In that year, the land came under the ownership of Franklin A. Trice, a Richmond-area developer who had previously worked on numerous residential projects in the city. Trice recognized the need for medical office space in the newly developed district, and decided to build a five-story tower for that purpose in Lee Circle. He met significant opposition to the proposal from area residents concerned about the effect of the office building on their property values. Previous changes to local zoning laws allowed for such development, however, though the building would be the first commercial structure on Monument Avenue. Trice's first attempt at obtaining a building permit was denied for not allowing enough of a setback from the road and neighboring structures. To remedy this issue, Trice had his architect, W. Harrison Pringle, reduce the design's square footage per floor and add a sixth story. The modification was approved, and Trice received his permit in June 1950.

Pringle's final design was for a multi-faceted, seven-sided building arranged to take advantage of the site's wedge-shaped layout. It was done in the Colonial Revival style, faced with brick and limestone, with six broad limestone pilasters separating the front facade's five bays. The facade is further decorated with carved dogwood blossoms as well as a shield displaying both the caduceus and the Rod of Asclepius.

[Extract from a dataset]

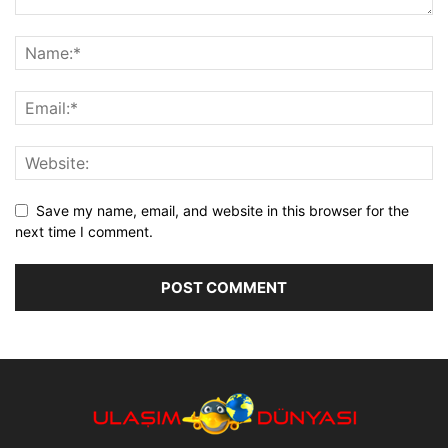
Save my name, email, and website in this browser for the
next time I comment.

The building's interior was constructed with six symmetrical, nearly identical floors containing suites of offices intended for medical and dental professionals. The offices were occasionally modified and renovated to accommodate their various tenants, but generally included space for reception and waiting, examination and operating rooms, and laboratories.

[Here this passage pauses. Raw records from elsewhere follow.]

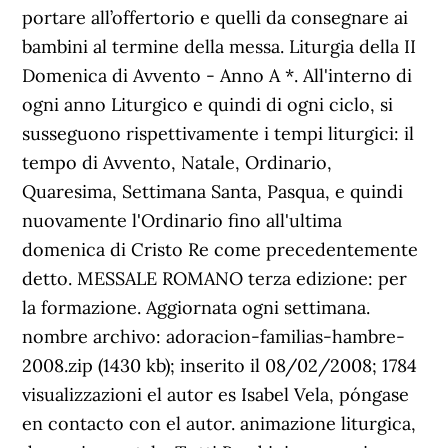
portare all’offertorio e quelli da consegnare ai
bambini al termine della messa. Liturgia della II
Domenica di Avvento - Anno A *. All'interno di
ogni anno Liturgico e quindi di ogni ciclo, si
susseguono rispettivamente i tempi liturgici: il
tempo di Avvento, Natale, Ordinario,
Quaresima, Settimana Santa, Pasqua, e quindi
nuovamente l'Ordinario fino all'ultima
domenica di Cristo Re come precedentemente
detto. MESSALE ROMANO terza edizione: per
la formazione. Aggiornata ogni settimana.
nombre archivo: adoracion-familias-hambre-
2008.zip (1430 kb); inserito il 08/02/2008; 1784
visualizzazioni el autor es Isabel Vela, póngase
en contacto con el autor. animazione liturgica,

In addition to opposition to the building's initial permit, Trice also met considerable resistance to his attempt to open a pharmacy on the structure's ground floor. Neighborhood residents, concerned that a soda fountain would operate in the pharmacy, feared the facility would attract "teen-agers and bobby-soxers". While the zoning ordinance allowed for "uses customarily incident" to the building's operation, which Trice argued a pharmacy qualified as, the courts determined that the pharmacy's additional function of selling soda and candy was overly broad and did not qualify.

In 1953, just over a year after its opening, Trice sold the medical building to a consortium of doctors for the price of $750,000. The building had sufficient occupancy that no tenants were forced out of the building due to its sale. Within a decade of opening the building was home to roughly 60 separate practices. As the 20th century progressed and medical professionals required larger spaces, those tenants vacated the building and were gradually replaced by practices such as massage therapy and mental health treatment.

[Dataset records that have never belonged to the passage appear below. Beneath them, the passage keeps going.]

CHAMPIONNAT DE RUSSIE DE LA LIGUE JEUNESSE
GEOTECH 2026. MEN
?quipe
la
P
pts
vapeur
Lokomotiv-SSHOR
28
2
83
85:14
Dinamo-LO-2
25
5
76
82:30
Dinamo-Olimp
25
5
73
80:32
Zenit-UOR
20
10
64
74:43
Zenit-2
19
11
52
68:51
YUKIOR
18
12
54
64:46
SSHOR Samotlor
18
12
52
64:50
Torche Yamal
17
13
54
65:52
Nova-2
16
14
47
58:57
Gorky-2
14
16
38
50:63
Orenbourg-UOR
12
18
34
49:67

The building was listed to the National Register of Historic Places in 2018. In 2019, the property was again the center of a permit debate when a city councilwoman objected to the site's potential conversion into apartments. The following year, Lee Circle was the location of numerous protests in the wake of the murder of George Floyd. In June of that year, following a candlelight vigil celebrating Juneteenth at the site, an airport security officer was arrested at the Lee Medical Building. He had been seen on the roof of the then-vacant building, and was armed with a handgun when police arrived. The man was charged with trespassing but the police found that the gun was carried lawfully.